### Aim of the task
Where does the word "proprio" occur in the material? Copy each line that has it.

### Data for analysis
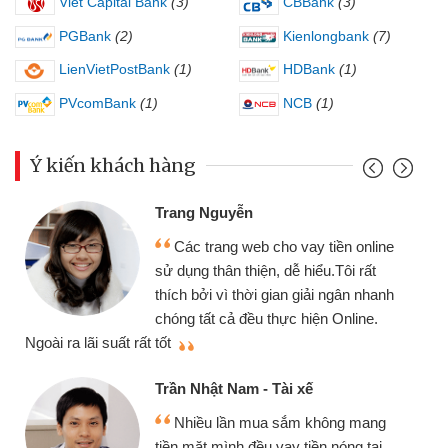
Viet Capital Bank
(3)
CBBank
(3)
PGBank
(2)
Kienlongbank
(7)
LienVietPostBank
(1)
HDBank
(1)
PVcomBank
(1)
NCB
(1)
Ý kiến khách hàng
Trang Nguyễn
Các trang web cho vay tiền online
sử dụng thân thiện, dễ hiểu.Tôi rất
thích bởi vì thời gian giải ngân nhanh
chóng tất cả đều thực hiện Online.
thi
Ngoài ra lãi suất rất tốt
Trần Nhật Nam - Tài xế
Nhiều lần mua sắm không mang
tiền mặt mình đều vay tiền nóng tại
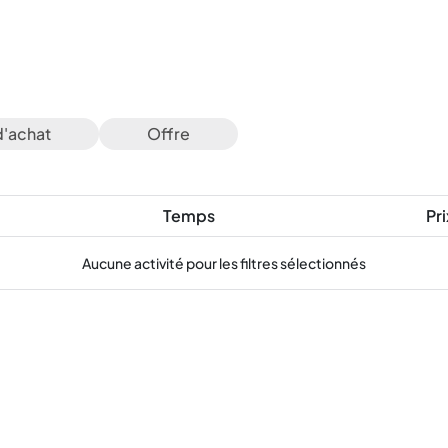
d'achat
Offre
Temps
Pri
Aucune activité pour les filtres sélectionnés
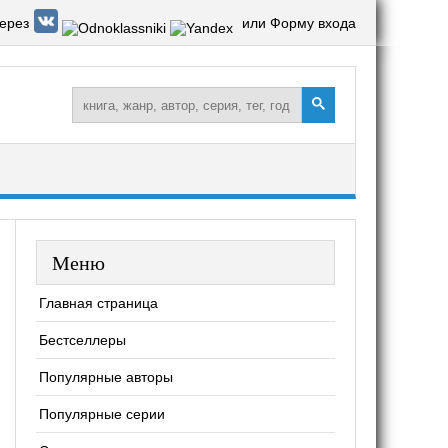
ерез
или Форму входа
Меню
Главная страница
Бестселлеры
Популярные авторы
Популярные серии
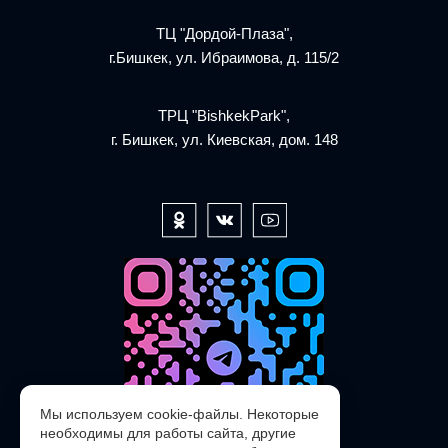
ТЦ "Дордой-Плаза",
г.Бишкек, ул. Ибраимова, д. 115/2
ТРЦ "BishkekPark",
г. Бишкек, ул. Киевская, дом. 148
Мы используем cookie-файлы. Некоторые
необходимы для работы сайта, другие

* * *

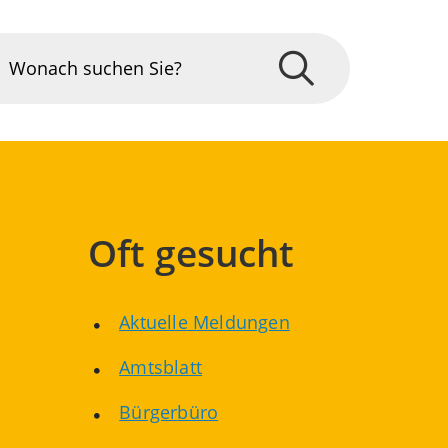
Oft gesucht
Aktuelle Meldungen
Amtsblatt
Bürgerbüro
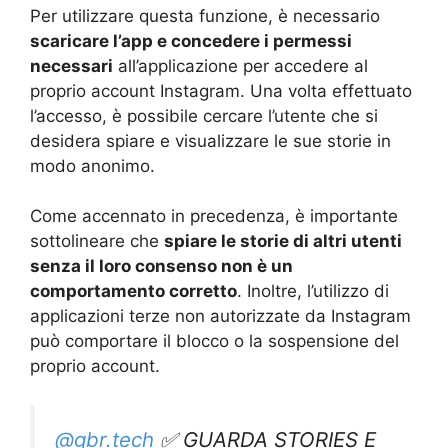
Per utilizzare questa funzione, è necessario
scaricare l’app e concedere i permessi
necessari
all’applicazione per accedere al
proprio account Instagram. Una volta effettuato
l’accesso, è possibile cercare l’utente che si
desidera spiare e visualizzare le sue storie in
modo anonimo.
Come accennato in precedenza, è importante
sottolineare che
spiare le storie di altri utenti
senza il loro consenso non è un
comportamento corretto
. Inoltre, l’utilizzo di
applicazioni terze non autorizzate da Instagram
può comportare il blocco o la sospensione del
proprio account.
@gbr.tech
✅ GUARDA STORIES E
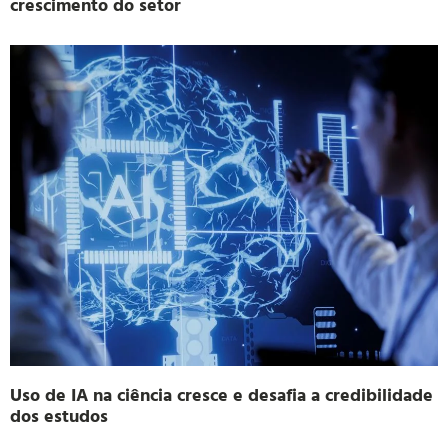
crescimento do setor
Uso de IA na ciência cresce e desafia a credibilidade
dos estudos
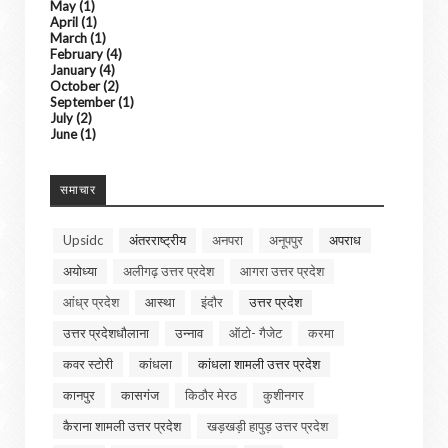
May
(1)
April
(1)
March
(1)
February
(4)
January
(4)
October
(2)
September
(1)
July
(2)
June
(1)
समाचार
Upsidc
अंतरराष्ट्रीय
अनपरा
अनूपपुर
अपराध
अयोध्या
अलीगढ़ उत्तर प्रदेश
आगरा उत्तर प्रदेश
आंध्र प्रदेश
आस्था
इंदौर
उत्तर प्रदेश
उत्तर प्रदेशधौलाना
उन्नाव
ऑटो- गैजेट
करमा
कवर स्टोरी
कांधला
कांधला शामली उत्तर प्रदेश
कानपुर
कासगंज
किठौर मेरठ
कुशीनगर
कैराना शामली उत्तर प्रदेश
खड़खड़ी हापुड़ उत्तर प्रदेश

---

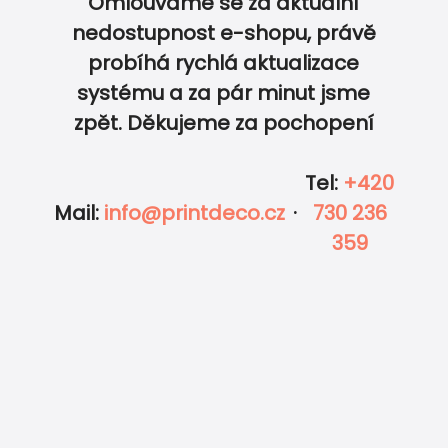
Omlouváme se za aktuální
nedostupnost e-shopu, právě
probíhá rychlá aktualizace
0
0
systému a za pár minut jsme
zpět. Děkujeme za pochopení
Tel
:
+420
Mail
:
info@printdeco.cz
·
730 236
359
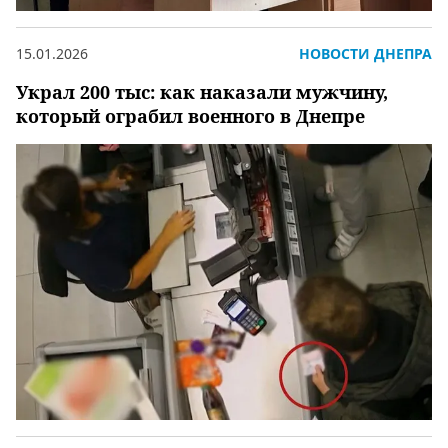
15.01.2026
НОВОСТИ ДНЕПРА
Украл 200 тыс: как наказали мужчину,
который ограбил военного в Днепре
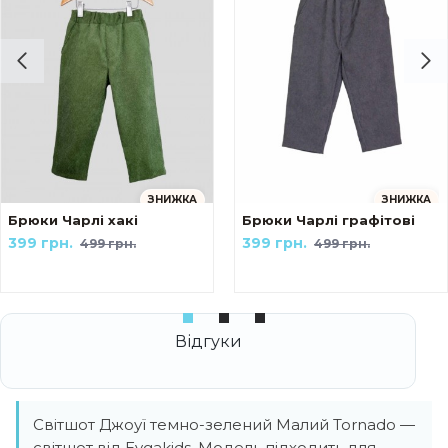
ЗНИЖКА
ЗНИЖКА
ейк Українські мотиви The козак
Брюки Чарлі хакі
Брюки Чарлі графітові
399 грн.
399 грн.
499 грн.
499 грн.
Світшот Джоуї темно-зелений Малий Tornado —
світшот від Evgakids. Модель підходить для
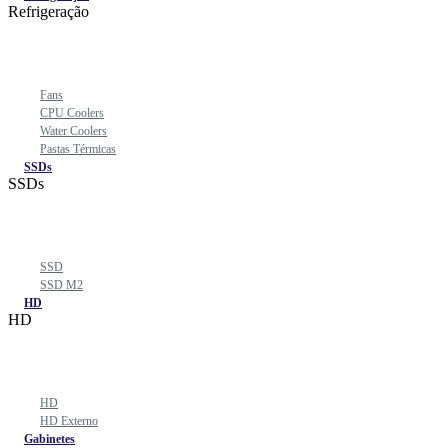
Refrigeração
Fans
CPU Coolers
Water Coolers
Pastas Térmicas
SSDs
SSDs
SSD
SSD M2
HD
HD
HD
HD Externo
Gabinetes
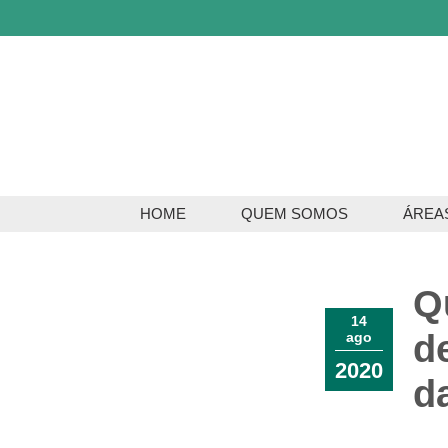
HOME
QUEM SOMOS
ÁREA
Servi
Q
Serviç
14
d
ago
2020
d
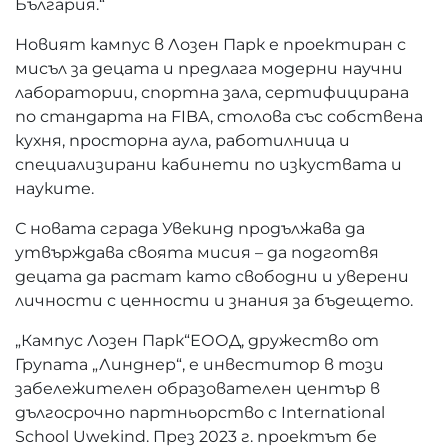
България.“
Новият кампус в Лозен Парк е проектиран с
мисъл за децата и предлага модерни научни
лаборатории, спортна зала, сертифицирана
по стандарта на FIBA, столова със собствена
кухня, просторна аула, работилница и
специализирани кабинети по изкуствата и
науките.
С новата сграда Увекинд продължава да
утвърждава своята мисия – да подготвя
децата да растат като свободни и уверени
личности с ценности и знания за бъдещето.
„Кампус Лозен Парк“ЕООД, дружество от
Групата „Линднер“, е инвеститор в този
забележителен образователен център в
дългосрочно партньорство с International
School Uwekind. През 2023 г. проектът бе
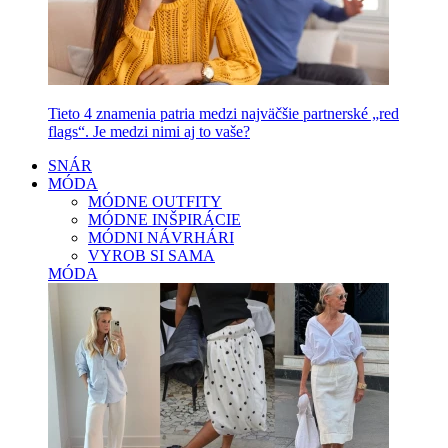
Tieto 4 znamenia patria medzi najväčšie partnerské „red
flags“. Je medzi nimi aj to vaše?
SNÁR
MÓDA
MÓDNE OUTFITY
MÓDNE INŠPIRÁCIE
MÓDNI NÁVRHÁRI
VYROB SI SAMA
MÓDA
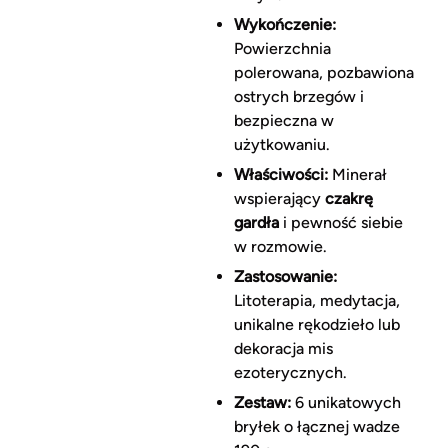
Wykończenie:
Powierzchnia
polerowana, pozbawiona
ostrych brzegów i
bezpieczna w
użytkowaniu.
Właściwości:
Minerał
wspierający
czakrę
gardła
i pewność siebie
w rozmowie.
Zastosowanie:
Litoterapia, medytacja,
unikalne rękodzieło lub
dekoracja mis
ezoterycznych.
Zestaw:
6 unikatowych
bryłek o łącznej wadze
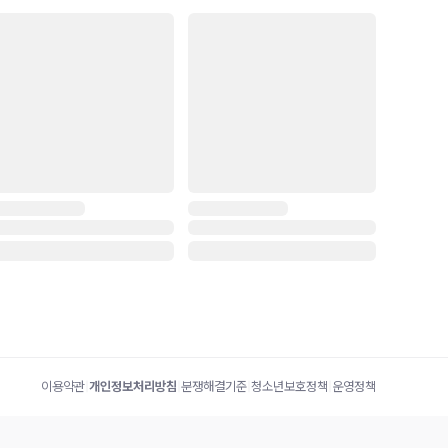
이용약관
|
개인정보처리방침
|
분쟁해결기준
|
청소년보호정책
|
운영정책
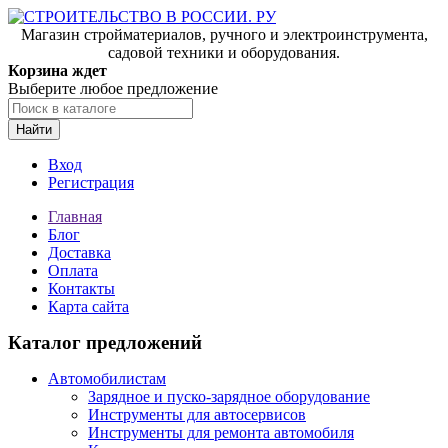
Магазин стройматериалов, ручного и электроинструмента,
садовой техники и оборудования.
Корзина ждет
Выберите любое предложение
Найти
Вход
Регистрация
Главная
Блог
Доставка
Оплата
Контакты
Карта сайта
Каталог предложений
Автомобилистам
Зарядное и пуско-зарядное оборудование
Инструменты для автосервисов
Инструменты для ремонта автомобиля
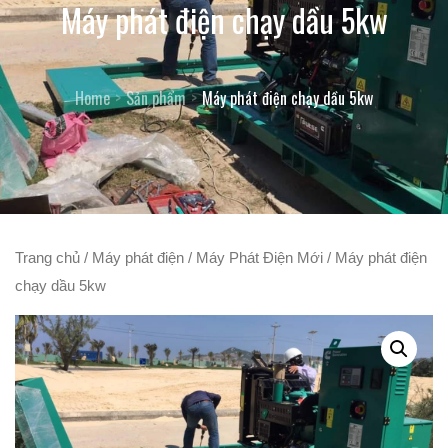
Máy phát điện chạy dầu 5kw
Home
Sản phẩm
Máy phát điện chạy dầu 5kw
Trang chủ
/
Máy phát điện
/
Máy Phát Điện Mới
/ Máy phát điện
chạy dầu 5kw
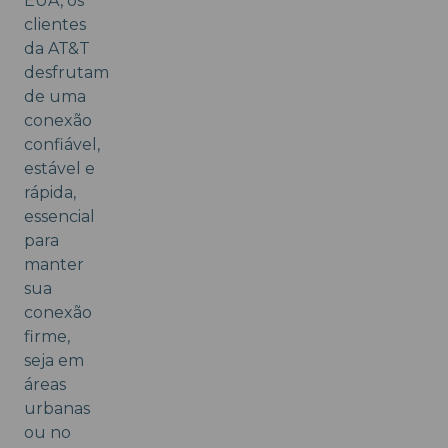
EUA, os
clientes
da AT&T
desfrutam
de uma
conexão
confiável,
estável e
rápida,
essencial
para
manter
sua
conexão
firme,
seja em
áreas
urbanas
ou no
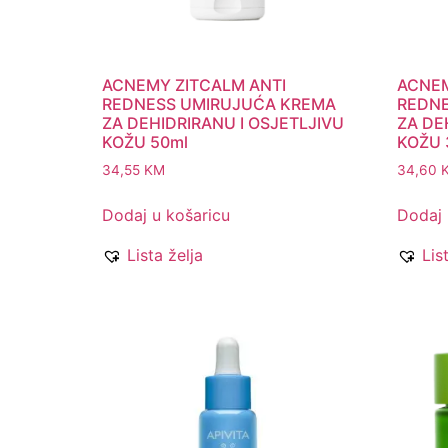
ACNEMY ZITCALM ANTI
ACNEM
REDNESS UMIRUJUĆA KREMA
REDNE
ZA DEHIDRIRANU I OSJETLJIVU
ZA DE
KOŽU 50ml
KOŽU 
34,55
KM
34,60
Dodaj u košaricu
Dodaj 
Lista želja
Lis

### Your solution
proprio account Instagram. Una volta effettuato
proprio account.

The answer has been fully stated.